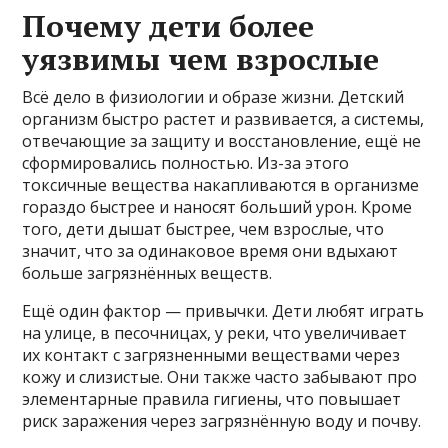
Почему дети более
уязвимы чем взрослые
Всё дело в физиологии и образе жизни. Детский
организм быстро растет и развивается, а системы,
отвечающие за защиту и восстановление, ещё не
сформировались полностью. Из-за этого
токсичные вещества накапливаются в организме
гораздо быстрее и наносят больший урон. Кроме
того, дети дышат быстрее, чем взрослые, что
значит, что за одинаковое время они вдыхают
больше загрязнённых веществ.
Ещё один фактор — привычки. Дети любят играть
на улице, в песочницах, у реки, что увеличивает
их контакт с загрязненными веществами через
кожу и слизистые. Они также часто забывают про
элементарные правила гигиены, что повышает
риск заражения через загрязнённую воду и почву.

# Task to complete
Repeat the material above word for word but skip the images.

# Response for this exercise
Почему дети более
уязвимы чем взрослые
Всё дело в физиологии и образе жизни. Детский
организм быстро растет и развивается, а системы,
отвечающие за защиту и восстановление, ещё не
сформировались полностью. Из-за этого
токсичные вещества накапливаются в организме
гораздо быстрее и наносят больший урон. Кроме
того, дети дышат быстрее, чем взрослые, что
значит, что за одинаковое время они вдыхают
больше загрязнённых веществ.
Ещё один фактор — привычки. Дети любят играть
на улице, в песочницах, у реки, что увеличивает
их контакт с загрязненными веществами через
кожу и слизистые. Они также часто забывают про
элементарные правила гигиены, что повышает
риск заражения через загрязнённую воду и почву.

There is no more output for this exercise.